= What is expected =
Beginning with the line below that contains "มัดจำ 2 เดือน + ล่วงหน้า 1 เดือน" and ending with the line that contains "(11), 15. Repéré à", retype every line exactly. Pictures are not copied.
Segment Open
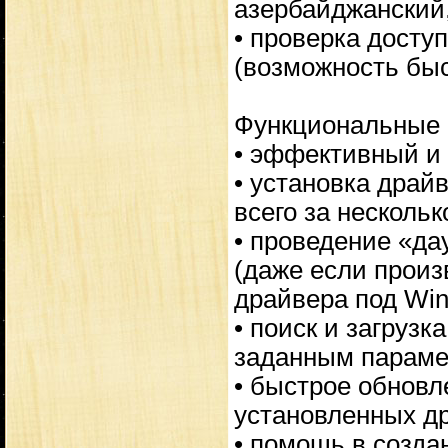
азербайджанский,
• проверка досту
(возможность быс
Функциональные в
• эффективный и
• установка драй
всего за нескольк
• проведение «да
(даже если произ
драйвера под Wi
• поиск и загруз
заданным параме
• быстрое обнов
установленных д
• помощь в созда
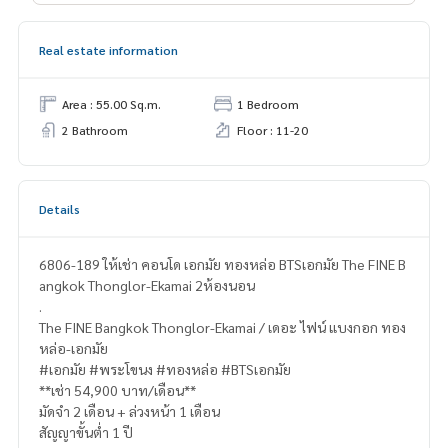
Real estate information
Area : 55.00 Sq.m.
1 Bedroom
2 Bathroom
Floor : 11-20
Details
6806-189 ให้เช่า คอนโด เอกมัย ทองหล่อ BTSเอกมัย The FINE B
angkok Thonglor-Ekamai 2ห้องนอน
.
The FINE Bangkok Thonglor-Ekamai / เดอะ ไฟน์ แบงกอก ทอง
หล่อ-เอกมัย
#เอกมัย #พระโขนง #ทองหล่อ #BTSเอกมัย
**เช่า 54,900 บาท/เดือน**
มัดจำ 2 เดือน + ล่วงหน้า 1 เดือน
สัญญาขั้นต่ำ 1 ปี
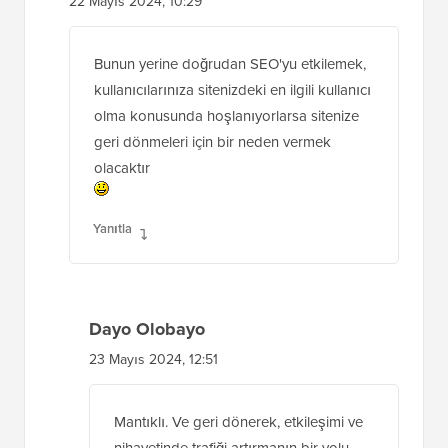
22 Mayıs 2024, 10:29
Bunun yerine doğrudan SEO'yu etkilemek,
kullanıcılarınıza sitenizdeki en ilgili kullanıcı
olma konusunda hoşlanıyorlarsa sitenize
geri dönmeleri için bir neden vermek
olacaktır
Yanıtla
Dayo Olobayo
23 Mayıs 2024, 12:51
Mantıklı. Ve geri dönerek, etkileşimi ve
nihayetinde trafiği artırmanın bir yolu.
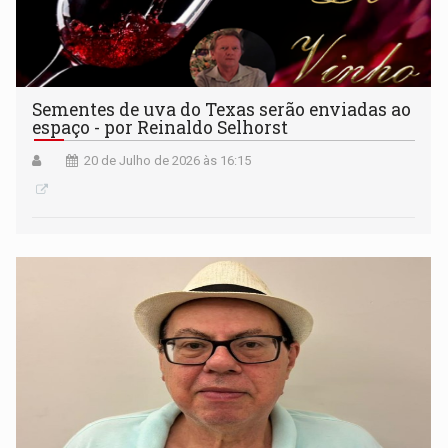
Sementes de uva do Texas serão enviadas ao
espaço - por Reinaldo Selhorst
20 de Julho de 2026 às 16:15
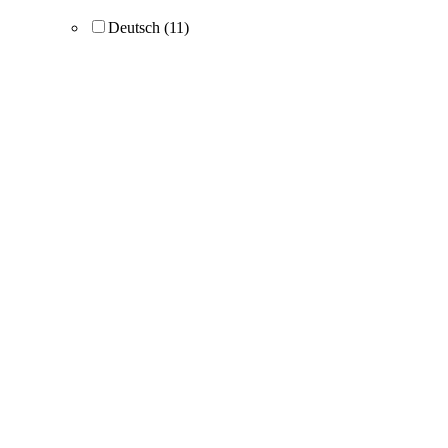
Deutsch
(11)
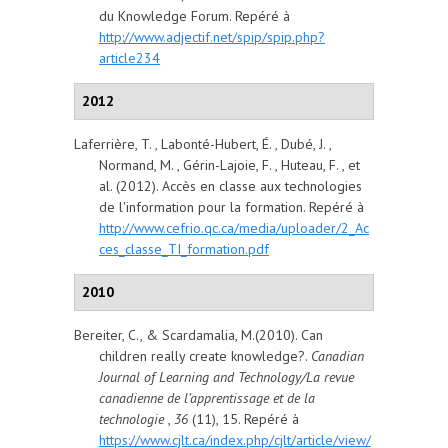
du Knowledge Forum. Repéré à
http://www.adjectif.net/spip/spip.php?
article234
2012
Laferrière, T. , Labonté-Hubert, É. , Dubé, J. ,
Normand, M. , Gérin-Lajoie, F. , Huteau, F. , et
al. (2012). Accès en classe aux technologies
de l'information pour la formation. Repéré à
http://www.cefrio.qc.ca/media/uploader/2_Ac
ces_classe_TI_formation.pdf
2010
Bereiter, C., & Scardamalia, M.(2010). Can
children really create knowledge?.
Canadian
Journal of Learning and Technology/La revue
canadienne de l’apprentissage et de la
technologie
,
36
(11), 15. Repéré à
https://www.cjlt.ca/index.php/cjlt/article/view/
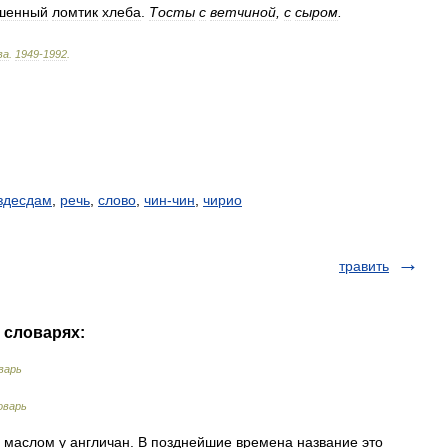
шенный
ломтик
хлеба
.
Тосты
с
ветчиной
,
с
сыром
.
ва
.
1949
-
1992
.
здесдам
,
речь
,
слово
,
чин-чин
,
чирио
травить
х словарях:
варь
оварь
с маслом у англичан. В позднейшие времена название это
Segment Closed
= Reply to the task =
มัดจำ 2 เดือน + ล่วงหน้า 1 เดือน
สัญญาขั้นต่ำ 1 ปี
22 Mayıs 2024, 10:29
Bunun yerine doğrudan SEO'yu etkilemek,
kullanıcılarınıza sitenizdeki en ilgili kullanıcı
olma konusunda hoşlanıyorlarsa sitenize
geri dönmeleri için bir neden vermek
olacaktır
Yanıtla
Dayo Olobayo
23 Mayıs 2024, 12:51
Mantıklı. Ve geri dönerek, etkileşimi ve
nihayetinde trafiği artırmanın bir yolu.
Sementes de uva do Texas serão enviadas ao
espaço - por Reinaldo Selhorst
20 de Julho de 2026 às 16:15
Deutsch
(11)
du Knowledge Forum. Repéré à
http://www.adjectif.net/spip/spip.php?
article234
2012
Laferrière, T. , Labonté-Hubert, É. , Dubé, J. ,
Normand, M. , Gérin-Lajoie, F. , Huteau, F. , et
al. (2012). Accès en classe aux technologies
de l'information pour la formation. Repéré à
http://www.cefrio.qc.ca/media/uploader/2_Ac
ces_classe_TI_formation.pdf
2010
Bereiter, C., & Scardamalia, M.(2010). Can
children really create knowledge?.
Canadian
Journal of Learning and Technology/La revue
canadienne de l’apprentissage et de la
technologie
,
36
(11), 15. Repéré à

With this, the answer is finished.